◆ Required action ◆
Instruction for the entries that follow: retype exactly the lines from the line with "Verkeer in de buurt" to the line with "Files op de A27", both included, and omit all others.

◆ Data section ◆
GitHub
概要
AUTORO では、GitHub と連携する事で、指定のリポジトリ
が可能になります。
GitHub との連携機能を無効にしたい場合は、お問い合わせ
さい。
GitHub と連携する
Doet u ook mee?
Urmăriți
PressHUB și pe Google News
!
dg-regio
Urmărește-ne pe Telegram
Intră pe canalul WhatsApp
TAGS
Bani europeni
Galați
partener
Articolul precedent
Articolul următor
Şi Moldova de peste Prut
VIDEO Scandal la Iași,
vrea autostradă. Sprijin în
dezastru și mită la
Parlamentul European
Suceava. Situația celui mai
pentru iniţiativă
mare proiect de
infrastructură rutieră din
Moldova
--
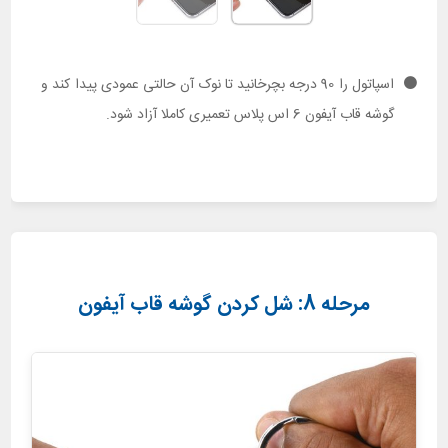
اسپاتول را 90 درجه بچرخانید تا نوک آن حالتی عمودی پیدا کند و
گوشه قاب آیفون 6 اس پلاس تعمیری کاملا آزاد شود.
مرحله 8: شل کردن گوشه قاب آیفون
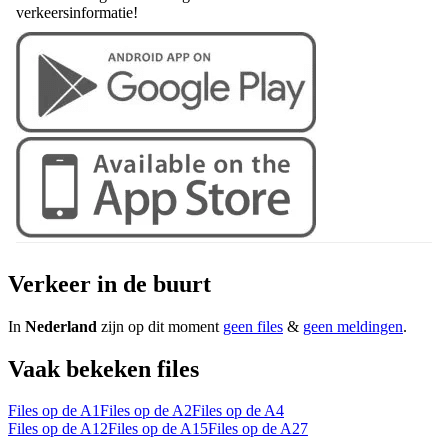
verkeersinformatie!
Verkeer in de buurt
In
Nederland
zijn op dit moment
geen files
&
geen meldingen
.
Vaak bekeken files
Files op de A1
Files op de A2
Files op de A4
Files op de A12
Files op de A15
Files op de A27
==
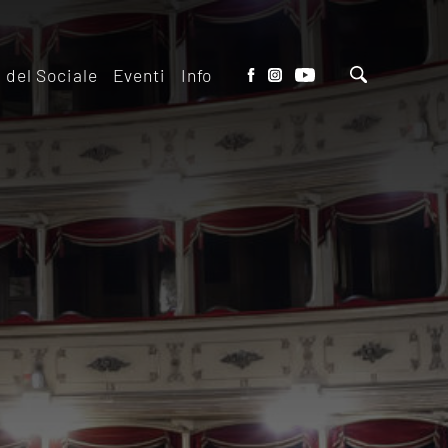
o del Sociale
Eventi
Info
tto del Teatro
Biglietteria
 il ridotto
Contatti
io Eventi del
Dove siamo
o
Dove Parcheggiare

◆ Expected answer ◆
Verkeer in de buurt
In
Nederland
zijn op dit moment
geen files
&
geen meldingen
.
Vaak bekeken files
Files op de A1
Files op de A2
Files op de A4
Files op de A12
Files op de A15
Files op de A27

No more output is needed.